Christian History Corner: Breaking Down the Faith/Learning WallHow the history of Christians in higher education has stacked the deck against Robert Sloan's "new Baylor."By Collin Hansen | posted 09/19/2003 Whoever said, "There's no such thing as bad publicity" should speak with embattled Baylor University president Robert Sloan. Never in Baylor's 158-year history have the eyes of the national media and academic community been so riveted on the world's largest Baptist university. Beleaguered by a combination of athletic scandals and academic controversy, Sloan has been targeted for criticism by numerous members of his faculty and student body. Yet Sloan passed the only test that matters for his job security when, last Friday, September 12, Baylor's Board of Regents affirmed his leadership by a vote of 31-4.
Even taking into account the recent murder of a Baylor basketball player, allegedly by his own teammate, Sloan's greatest liability appears to be his "Baylor 2012" plan. Sloan's stated vision is to transform Baylor into the "world's greatest Christian university," or at least a "Protestant Notre Dame" where research and education are imbued with the Christian worldview.
In his 2001 book Quality with Soul: How Six Premier Colleges and Universities Keep Faith with Their Religious Traditions, Robert Benne ponders Baylor's challenge within the context of five other schools representing a continuum of Christian education. Benne doesn't venture to predict the success or failure of Sloan's vision, but his analysis gives us an opportunity to consider the history Baylor is working against.
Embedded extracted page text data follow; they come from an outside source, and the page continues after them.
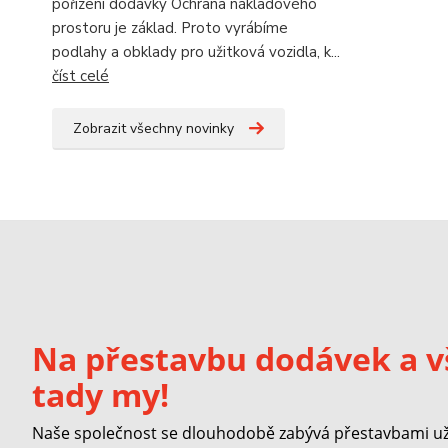
pořízení dodávky Ochrana nákladového
prostoru je základ. Proto vyrábíme
podlahy a obklady pro užitková vozidla, k...
číst celé
Zobrazit všechny novinky
Na přestavbu dodávek a v
tady my!
Naše společnost se dlouhodobě zabývá přestavbami užit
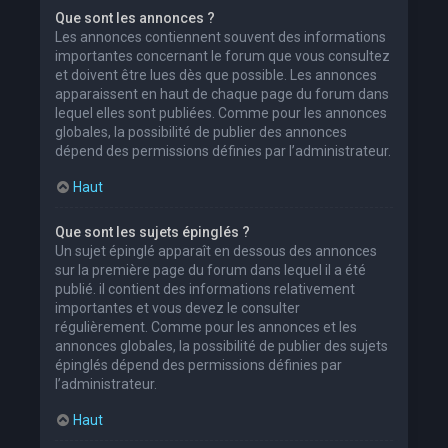
Que sont les annonces ?
Les annonces contiennent souvent des informations
importantes concernant le forum que vous consultez
et doivent être lues dès que possible. Les annonces
apparaissent en haut de chaque page du forum dans
lequel elles sont publiées. Comme pour les annonces
globales, la possibilité de publier des annonces
dépend des permissions définies par l’administrateur.
Haut
Que sont les sujets épinglés ?
Un sujet épinglé apparaît en dessous des annonces
sur la première page du forum dans lequel il a été
publié. il contient des informations relativement
importantes et vous devez le consulter
régulièrement. Comme pour les annonces et les
annonces globales, la possibilité de publier des sujets
épinglés dépend des permissions définies par
l’administrateur.
Haut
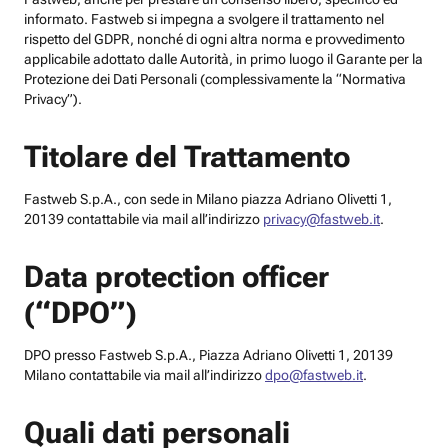
informato. Fastweb si impegna a svolgere il trattamento nel
rispetto del GDPR, nonché di ogni altra norma e provvedimento
applicabile adottato dalle Autorità, in primo luogo il Garante per la
Protezione dei Dati Personali (complessivamente la “Normativa
Privacy”).
Titolare del Trattamento
Fastweb S.p.A., con sede in Milano piazza Adriano Olivetti 1,
20139 contattabile via mail all’indirizzo
privacy@fastweb.it
.
Data protection officer
(“DPO”)
DPO presso Fastweb S.p.A., Piazza Adriano Olivetti 1, 20139
Milano contattabile via mail all’indirizzo
dpo@fastweb.it
.
Quali dati personali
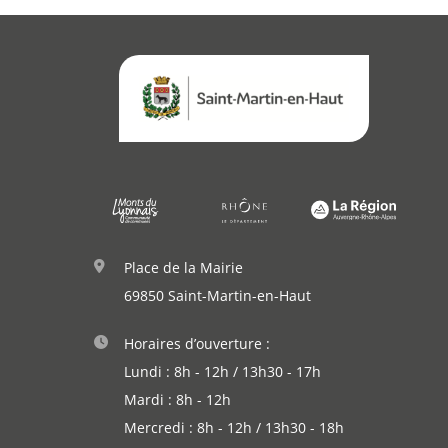
Place de la Mairie
69850 Saint-Martin-en-Haut
Horaires d’ouverture :
Lundi : 8h - 12h / 13h30 - 17h
Mardi : 8h - 12h
Mercredi : 8h - 12h / 13h30 - 18h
America's leading universities, most notably Harvard, Yale, and Princeton, set a pattern, followed by other institutions, of abandoning a Christian framework for teaching and scholarship. Benne identifies a three-step process: first, these schools abandoned their theological distinctives in favor of a generic brand of Christianity; then they presented Christian faith as a sentimental alternative within a broad ideological spectrum; and finally they excluded Christianity in favor of other supposedly universal ideals.
Why this slippery slope? Benne's explanation begins with the obvious: at crucial junctures in the universities' histories, they lacked a critical mass of committed Christians. Too few faculty members, students, and administrators shared a distinct vision of Christian education. Often the universities lacked the necessary critical mass because they had been forced to seek funding, students, and faculty outside their theological boundaries. Their sponsoring denominations frequently lacked sufficient resources to fund both the schools and their own activities, and failed to direct enough students to adequately populate the schools. Only occasionally did universities declare their intent to secularize. But as institutions weakened their theological distinctives in order to attract more funding, they were "like the proverbial frog in the water slowly being brought to boil."
Without a doubt, Enlightenment education theories also turned up the heat. While secular educators boasted of the all-sufficiency of reason and science, they left little room for such "superstition" as biblical revelation. These debates were most heated within graduate programs, which were often guided by the dominant ethos of their particular fields, rather than the Christian vision of their own universities. After disconnecting their academic programs from any remaining religious ties, secular faculty members turned the tables. If anyone attempted to question this secularization process, they dismissed these concerns as the fears of socially and intellectually backward fundamentalists.